Thicker Than Blood (Thicker Than Blood #1)(15)
“You can do it, Eve,” he whispered, his eyes shining brightly, reflecting his own excitement. He kissed his palm, and then lifted it up to me.
It was the first time Jami had ever shown me that he cared, and it took me by surprise. He’d never kissed me good-bye, never before shown me that I was worth something to him. Fluttering in my chest, my heartbeat was erratic at this newfound knowledge. My charming, cocky Jami had just shown me that he gave a damn about me, something he’d sworn to never do again, not after he’d lost everything. But he’d finally let someone in—me—and I felt privileged and happy, trapped in a blissful bubble of hope for our future.
I was still smiling at him when my gaze caught on something moving behind him, and then my world slammed to a halt, everything suddenly moving in slow motion. The guards were nearly upon us, their lanterns lighting the area all around Jami. Men were yelling, running toward us with their guns drawn, shouting for us to drop our weapons and stay where we were.
And Jami, oh my God, my brave and cocky Jami, he turned and raised his gun.
“No!” I screamed. “Jami, no!”
“Go!” he shouted back. “Go, Eve!”
Jami didn’t look back at me as he let loose the first bullet, and while I should have been dropping down to the other side and scrambling for my own safety, I couldn’t move. I was frozen, caught in this horrifying, devastating moment.

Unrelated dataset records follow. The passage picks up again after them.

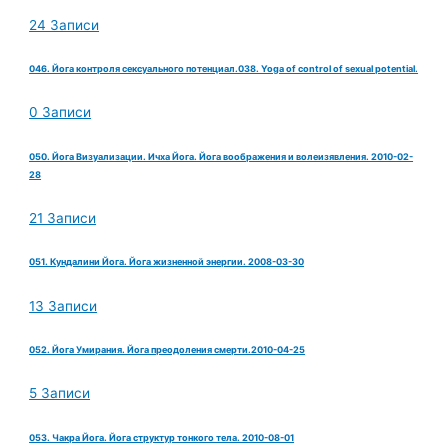
24 Записи
046. Йога контроля сексуального потенциал.038. Yoga of control of sexual potential.
0 Записи
050. Йога Визуализации. Ичха Йога. Йога воображения и волеизявления. 2010-02-
28
21 Записи
051. Кундалини Йога. Йога жизненной энергии. 2008-03-30
13 Записи
052. Йога Умирания. Йога преодоления смерти.2010-04-25
5 Записи
053. Чакра Йога. Йога структур тонкого тела. 2010-08-01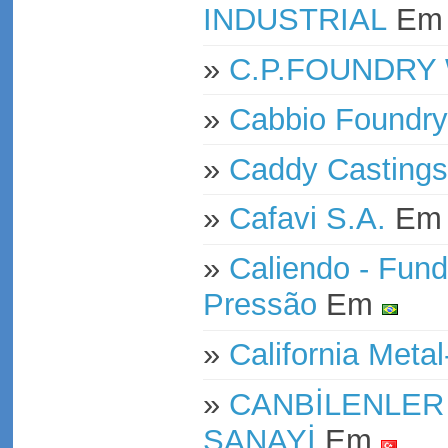
INDUSTRIAL
E
»
C.P.FOUNDRY
»
Cabbio Foundry
»
Caddy Castings
»
Cafavi S.A.
E
»
Caliendo - Fund
Pressão
Em
»
California Metal
»
CANBİLENLER
SANAYİ
Em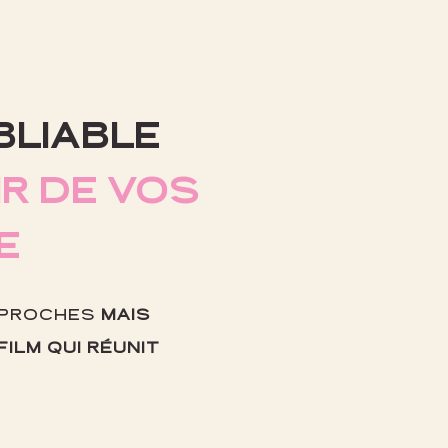
BLIABLE
IR DE VOS
E
 PROCHES
MAIS
FILM QUI RÉUNIT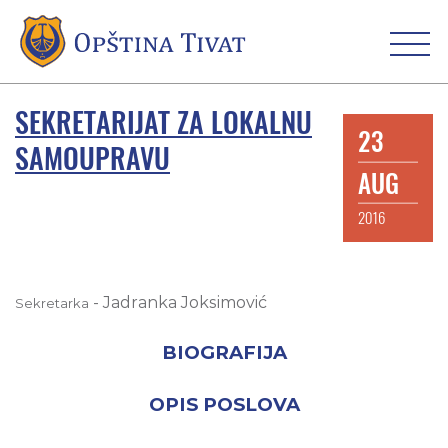
SEKRETARIJAT ZA LOKALNU
23
SAMOUPRAVU
AUG
2016
-
Jadranka Joksimović
Sekretarka
BIOGRAFIJA
OPIS POSLOVA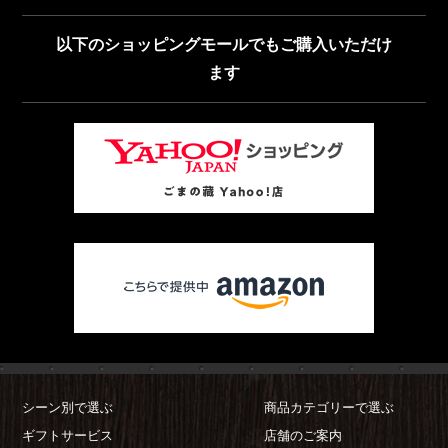
以下のショッピングモールでもご購入いただけ
ます
シーン別で選ぶ
商品カテゴリーで選ぶ
ギフトサービス
店舗のご案内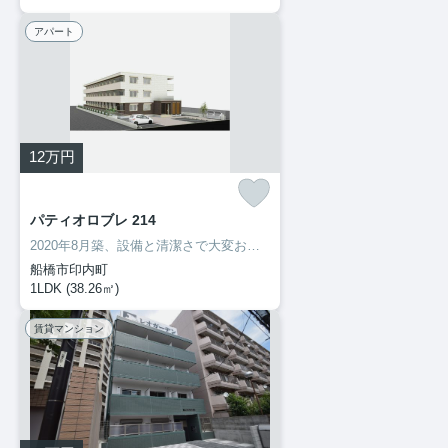
アパート
12
万円
パティオロブレ 214
2020年8月築、設備と清潔さで大変おすすめです！
船橋市印内町
1LDK (38.26㎡)
賃貸マンション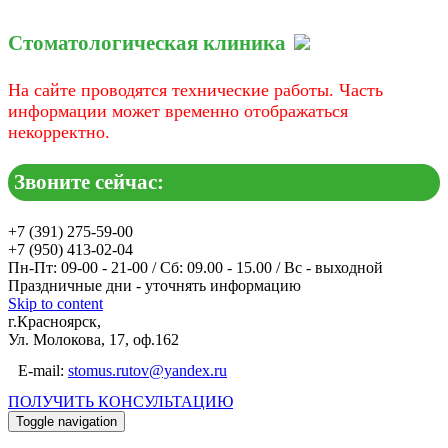
Стоматологическая клиника
На сайте проводятся технические работы. Часть
информации может временно отображаться
некорректно.
Звоните сейчас:
+7 (391) 275-59-00
+7 (950) 413-02-04
Пн-Пт: 09-00 - 21-00 / Сб: 09.00 - 15.00 / Вс - выходной
Праздничные дни - уточнять информацию
Skip to content
г.Красноярск,
Ул. Молокова, 17, оф.162
E-mail:
stomus.rutov@yandex.ru
ПОЛУЧИТЬ КОНСУЛЬТАЦИЮ
Toggle navigation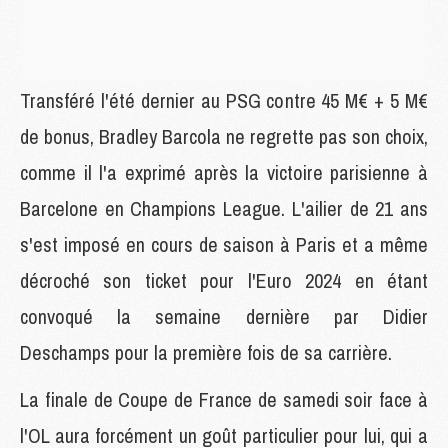
Transféré l'été dernier au PSG contre 45 M€ + 5 M€
de bonus, Bradley Barcola ne regrette pas son choix,
comme il l'a exprimé après la victoire parisienne à
Barcelone en Champions League. L'ailier de 21 ans
s'est imposé en cours de saison à Paris et a même
décroché son ticket pour l'Euro 2024 en étant
convoqué la semaine dernière par Didier
Deschamps pour la première fois de sa carrière.
La finale de Coupe de France de samedi soir face à
l'OL aura forcément un goût particulier pour lui, qui a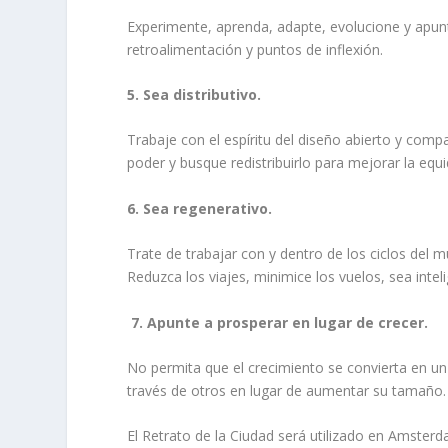
Experimente, aprenda, adapte, evolucione y apunte
retroalimentación y puntos de inflexión.
5. Sea distributivo.
Trabaje con el espíritu del diseño abierto y comp
poder y busque redistribuirlo para mejorar la equi
6. Sea regenerativo.
Trate de trabajar con y dentro de los ciclos del
Reduzca los viajes, minimice los vuelos, sea inteli
7.
Apunte a prosperar en lugar de crecer.
No permita que el crecimiento se convierta en un
través de otros en lugar de aumentar su tamaño.
El Retrato de la Ciudad será utilizado en Amster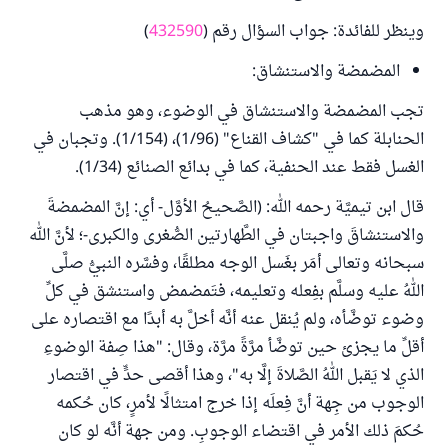
وينظر للفائدة: جواب السؤال رقم (
432590
)
المضمضة والاستنشاق:
تجب المضمضة والاستنشاق في الوضوء، وهو مذهب
الحنابلة كما في "كشاف القناع" (1/96)، (1/154). وتجبان في
الغسل فقط عند الحنفية، كما في بدائع الصنائع (1/34).
قال ابن تيميَّة رحمه الله: (الصَّحيحُ الأوَّل- أي: إنَّ المضمضةَ
والاستنشاقَ واجبتان في الطَّهارتين الصُّغرى والكبرى-؛ لأنَّ الله
سبحانه وتعالى أمَر بغَسل الوجه مطلقًا، وفسَّره النبيُّ صلَّى
اللهُ عليه وسلَّم بفِعله وتعليمه، فتَمضمض واستنشق في كلِّ
وضوء توضَّأه، ولم يُنقل عنه أنَّه أخلَّ به أبدًا مع اقتصاره على
أقلِّ ما يجزئ حين توضَّأ مرَّةً مرَّة، وقال: "هذا صِفة الوضوءِ
الذي لا يَقبل اللهُ الصَّلاةَ إلَّا به"، وهذا أقصى حدٍّ في اقتصار
الوجوب من جِهة أنَّ فِعلَه إذا خرج امتثالًا لأمرٍ، كان حُكمه
حُكمَ ذلك الأمر في اقتضاء الوجوبِ. ومن جهة أنَّه لو كان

Gunfire lit up the small space, small orange explosions of bullets being expelled at inhuman speed, and then suddenly, as if the wind had been knocked out of him, Jami dropped to his knees. My following cry was lost to the sound of gunshots and shouts, and still I could do little more than stare in horror as Jami continued to fire his gun, even as they fired back, riddling his body with bullets. He fired until his gun was empty, though his finger continued to click the trigger in hopes of more until his hand fell limply to his side, the gun falling from his fingers. The gunfire stopped then, the small space seeming smaller and darker than before.
I didn’t even realize that I was still crying out until my throat began to burn. Just as Jami slumped forward, falling silent and still, something grabbed at my leg, promptly yanking me over the fence and into the darkness.
My fall was soft, Alex’s arms catching me just before I crashed to the ground. As soon as I was standing, Leisel’s hand found mine and squeezed it before pulling me from the wall, away from the shouting and yelling, away from Jami and into the forest.
We stumbled through the blackness, occasionally catching what sounded like the low moan of an infected. Keeping my grip firm on Leisel’s hand, I refused to let her go, even for a second. When she stumbled, I stumbled; when she fell, I fell. We were in this together; she was all I had left.
It seemed as if hours had passed before the forest thinned and we reached a small clearing. In the moonlight, I could make out the outline of a truck, and as we grew closer, I noticed that it was old and rusted. What was once probably a beautiful blue now looked like a washed-out gray with patches of brown. Worse, it didn’t appear as if it had been started in years, and I found myself holding out little hope of it being a worthy escape vehicle.
Regardless of its appearance, we piled inside. What choice did we have? The key was already in the ignition, and as Alex turned it, the truck sputtered several times before the engine finally turned over noisily.
As we drove away, leaving the forest behind us, Leisel’s head came to rest on my shoulder. I could feel her body quaking, hear her soft sniffles as she cried silent tears while I stared blankly out of the window.
Maybe tomorrow I’d cry. But not tonight.
“He kissed me good-bye,” I mumbled, still staring into the darkness surrounding us. Taking a deep breath, I slowly released it, refusing to be anything but grateful. Grateful because my friend, my very best friend, had evaded execution, grateful that both she and I were now free of Fredericksville and all its hidden horrors.
And that was all that really mattered.
Chapter Seven
Leisel
I awoke to the faint chirping of birds off in the distance, and the sound of trickling water. For just a moment I was at peace, happy in that gentle place between waking and sleep, ignorant of the crick in my neck from sleeping sitting up, and blissfully unaware of all that had transpired over the past two days.
And then it came back to me. Slowly at first—the pain, the violence, the crime—and I squeezed my eyes tightly shut, trying to block it out and enjoy the peace for just a moment longer.
But it wouldn’t relent; all at once the rest of it poured in. My fear, my bloodstained hands, the bodies in the alleyway. And then later, while tucked neatly between Alex and Evelyn, when I’d cried and cried until the movement of the truck rocked me slowly into a blissful unconsciousness, all while Evelyn had run her fingers through my hair, pressed soft kisses on the top of my head, whispered soothing, calming words in my ear.
But it should have been the other way around. It should have been me comforting her. After all, it had been her who’d lost someone she’d cared for. Not me.
Weak.
The word pounded through my thoughts like a wayward drumbeat until I could no longer stomach another second of being alone with my thoughts, and my eyes flew open. I blinked through tear-encrusted eyes, trying to see past the sudden blinding sunlight streaming in through the truck’s dirty windows.